Fiorelo, Iotti, Milan Camp: storie diverse e istruttive

Elvira Serra, giornalista del Corriere della Sera, in un suo bellissimo articolo ha scritto: «Non diventi Fiorello se non hai avuto un padre che a quattordicianni scaricava le pietre per la ferrovia di Taormina. Non diventi lo showman più bravo di tutti se non hai trascorso le estati a vendere lattuga sull’Apecar per 500 lire al giorno, se non hai fatto il muratore, l’idraulico, il falegname, il centralinista per una ditta di pompe funebri, prima di diventare animatore nei villaggi turistici, speaker da Radio Master Sound di Augusta fino a via Massena Milano, quartier generale di Radio Deejay, trampolino di lancio per il Karaoke, andata e ritorno negli inferi della cocaina». Ecco il riassunto di un percorso sofferto attraverso il quale Fiorello è arrivato al top. Per raggiungere traguardi professionali di prestigio bisogna lottare e poi avere la forza, dopo eventuali sbandate, di ritornare in pista più determinati di prima.

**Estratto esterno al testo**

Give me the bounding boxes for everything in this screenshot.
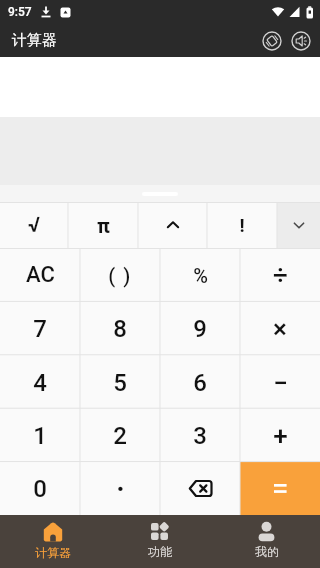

Altra storia è quella di Luca Iotti, difensore classe 1995 che in precampionato ha esordito nel Milan. Iotti ha mosso i primi passi nell’Enotria, feudo dell’Inter. Siccome svettava per le sue capacità venne mandato in prova alle giovanili nerazzurre impegnate in alcuni tornei. Prima bocciatura e prima grossa delusione. Orlando Ferrari, esperto talent scout e stretto collaboratore di Italo Galbiati nonché estimatore di Iotti, lo porta al Milan. I tecnici, dopo averlo visionato, lo inseriscono negli organici del vivaio. Luca, a conferma dei giudizi positivi espressi nei suoi confronti, si segnala tra i più quotati esterni sinistri in circolazione. Il processo di crescita fisica lo trasforma da normotipo a corazziere facendogli perdere agilità, velocità, brillantezza, efficacia per cui, nonostante la sua squadra (i Giovanissimi) non avesse giocatori di ruolo in grado di sostituirlo, viene relegato in panchina. Una seconda bocciatura che avrebbe potuto porre fine ai suoi sogni. Soprattutto se si considera che nei settori giovanili dei grandi club la concorrenza è agguerrita anche perché nel bacino d’utenza, dove abbondano gli stranieri, si possono pescare eventuali alternative adattandole alla bisogna. Chi regredisce rischia di essere accantonato. In quei frangenti le certezze vengono meno e occorre reagire. Iotti, da ragazzo intelligente, ha continuato a lavorare in silenzio col massimo impegno dimostrando carattere e perseveranza. Gli sforzi sono stati premiati. Grazie anche all’uomo della provvidenza: l’allenatore degli Allievi che, vista la stazza (189 cm di altezza) del ragazzo, ha l’intuizione di spostarlo al centro della difesa. Iotti ha risposto con prestazioni convincenti e ha ripagato la fiducia, tanto da meritare l’onore di esordire nel team di Allegri. Non è detto che il ragazzo sia destinato a diventare una stella di prima grandezza. Però per tentare di farsi largo nel calcio, oltre alle doti tecniche sono indispensabili tenacia e temperamento.
Il calcio è scuola di vita. I Milan Junior Camp in Italia e all’estero quest’anno sono stati effettuati in 180 località diverse per un totale complessivo di 260 settimane con 16.000 iscritti dai 6 ai 16 anni. Molta attenzione è riservata non solo agli aspetti tecnici, ma soprattutto a quelli umani ed educativi. Alla Polisportiva Cimiano, una delle sedi dei tour estivi dei Milan Camp, hanno partecipato 4 ragazzini autistici assistiti da psicologhe. La Dottoressa Gabriella Colzani racconta: «Vivevano isolati e non dimostravano interesse per lo sport. Bisognava inserirli in una realtà per loro completamente sconosciuta. Con la collaborazione e la disponibilità di tutto lo staff, siamo riusciti a integrarli. Per loro è stata un’esperienza formativa perché hanno imparato a relazionarsi con gli altri ragazzi». Fiorello, Iotti, i Milan Junior Camp aperti ai ragazzini autistici ci regalano racconti di varia umanità molto istruttivi.